For her work raising concerns about “false memories,” including children’s reports of parental abuse, Elizabeth Loftus was condemned as harming victims, and aiding murderers and rapists. She has also faced death threats and actual assaults.

And this:

Psychologists and their families have been stalked and had their private information, such as home addresses, posted on the Internet— a practice known as doxing…

Some professionals who work with alienated children, or merely write on the topic, have been targeted for intimidation and overt orchestrated campaigns to sully their reputation. They have been threatened with violence, invasion of privacy, and public humiliation. False information has been sent to colleagues, regulatory boards, and institutions with whom the professional is affiliated. The professional and his or her family are investigated with the hope of finding information that can harm the professional’s reputation.

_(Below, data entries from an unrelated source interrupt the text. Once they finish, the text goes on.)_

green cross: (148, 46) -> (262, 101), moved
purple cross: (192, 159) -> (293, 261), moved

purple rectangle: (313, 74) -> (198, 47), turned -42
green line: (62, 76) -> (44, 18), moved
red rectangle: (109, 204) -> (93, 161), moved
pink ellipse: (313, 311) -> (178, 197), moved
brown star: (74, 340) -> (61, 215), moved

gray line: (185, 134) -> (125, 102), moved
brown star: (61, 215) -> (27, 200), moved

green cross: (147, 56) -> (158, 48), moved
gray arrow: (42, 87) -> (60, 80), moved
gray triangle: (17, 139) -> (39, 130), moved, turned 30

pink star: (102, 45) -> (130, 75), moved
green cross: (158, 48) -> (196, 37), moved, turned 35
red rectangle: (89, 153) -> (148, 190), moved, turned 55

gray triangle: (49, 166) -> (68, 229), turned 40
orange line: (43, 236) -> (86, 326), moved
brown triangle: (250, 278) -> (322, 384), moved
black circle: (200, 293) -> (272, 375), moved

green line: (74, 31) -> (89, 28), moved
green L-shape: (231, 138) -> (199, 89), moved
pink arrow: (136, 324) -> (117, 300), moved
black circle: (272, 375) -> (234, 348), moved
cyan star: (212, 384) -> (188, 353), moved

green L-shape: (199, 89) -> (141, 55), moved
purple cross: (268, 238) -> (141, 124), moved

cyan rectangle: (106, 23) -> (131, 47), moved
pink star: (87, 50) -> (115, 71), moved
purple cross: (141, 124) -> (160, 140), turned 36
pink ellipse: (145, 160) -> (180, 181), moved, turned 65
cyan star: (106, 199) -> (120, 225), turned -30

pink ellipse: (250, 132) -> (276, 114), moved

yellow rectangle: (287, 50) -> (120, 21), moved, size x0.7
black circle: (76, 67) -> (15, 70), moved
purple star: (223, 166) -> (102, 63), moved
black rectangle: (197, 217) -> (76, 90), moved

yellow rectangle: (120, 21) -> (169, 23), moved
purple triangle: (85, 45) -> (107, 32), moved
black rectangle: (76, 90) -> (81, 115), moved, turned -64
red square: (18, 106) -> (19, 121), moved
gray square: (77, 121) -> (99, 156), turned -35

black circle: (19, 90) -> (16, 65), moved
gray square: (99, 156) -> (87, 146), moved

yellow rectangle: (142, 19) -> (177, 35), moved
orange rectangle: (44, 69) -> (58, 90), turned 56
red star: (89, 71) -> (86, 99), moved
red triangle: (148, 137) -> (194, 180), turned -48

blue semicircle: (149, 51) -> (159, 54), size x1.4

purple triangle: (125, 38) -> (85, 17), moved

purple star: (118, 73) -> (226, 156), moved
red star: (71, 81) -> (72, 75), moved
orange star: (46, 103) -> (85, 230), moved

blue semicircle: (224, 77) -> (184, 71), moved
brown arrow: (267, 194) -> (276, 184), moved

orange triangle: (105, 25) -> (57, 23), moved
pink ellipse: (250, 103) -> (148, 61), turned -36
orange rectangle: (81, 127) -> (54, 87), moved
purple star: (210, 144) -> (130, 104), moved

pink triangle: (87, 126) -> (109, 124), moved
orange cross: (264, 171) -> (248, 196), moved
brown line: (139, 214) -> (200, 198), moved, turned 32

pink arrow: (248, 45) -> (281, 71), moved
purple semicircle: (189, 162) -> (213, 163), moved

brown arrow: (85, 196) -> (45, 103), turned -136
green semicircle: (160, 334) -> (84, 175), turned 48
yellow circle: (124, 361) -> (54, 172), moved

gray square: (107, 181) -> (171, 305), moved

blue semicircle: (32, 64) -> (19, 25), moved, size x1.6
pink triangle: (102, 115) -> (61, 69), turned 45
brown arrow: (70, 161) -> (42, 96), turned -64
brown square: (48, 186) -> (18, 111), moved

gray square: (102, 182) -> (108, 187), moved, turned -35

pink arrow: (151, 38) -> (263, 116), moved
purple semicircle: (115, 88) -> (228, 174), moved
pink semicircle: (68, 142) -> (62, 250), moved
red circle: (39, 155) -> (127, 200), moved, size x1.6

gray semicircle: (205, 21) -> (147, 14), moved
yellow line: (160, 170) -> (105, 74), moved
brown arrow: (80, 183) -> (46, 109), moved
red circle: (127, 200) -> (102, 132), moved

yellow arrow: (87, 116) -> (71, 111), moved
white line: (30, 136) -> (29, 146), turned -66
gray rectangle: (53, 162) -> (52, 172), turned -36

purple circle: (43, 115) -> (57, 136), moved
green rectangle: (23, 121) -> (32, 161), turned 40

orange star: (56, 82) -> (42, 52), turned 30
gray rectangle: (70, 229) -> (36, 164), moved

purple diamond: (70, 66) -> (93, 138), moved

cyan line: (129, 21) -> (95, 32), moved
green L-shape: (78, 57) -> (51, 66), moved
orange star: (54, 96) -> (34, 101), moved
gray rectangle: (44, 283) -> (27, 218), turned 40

It seems to border on the pathological that perfectly intelligent, educated people should resort to such tactics simply to oppose the very concept of parental alienation that every family court judge and family lawyer knows exists.  These people make little pretense of intellectual honesty or doing what’s best for kids.  Their goal is to cast aspersions on fathers for the purpose of weakening them in family courts.  Why else would attorney Joan Meier pretend parental alienation to be this:

Parental alienation (or “alienation”), while lacking any universal definition, at its essence, is the theory that when a mother and/or child seek to restrict a father’s access to the child, their claims of dangerousness or harm are not true, but due to the mother’s anger or hostility, or pathology.

It’s a claim that has no basis anywhere in the literature on PA, but it does reveal that those who stoop to any level to try to cast doubt on PA believe it to be a gendered phenomenon in which unscrupulous fathers target innocent mothers.

Yes, there are risks out there for those who recognize PA and try to help parents and children through that briar patch.  But, as the science on PA advances, there are now risks for mental health professionals, lawyers and journalists who, until now, have had free rein to frankly misrepresent PA and disparage their more scrupulous colleagues.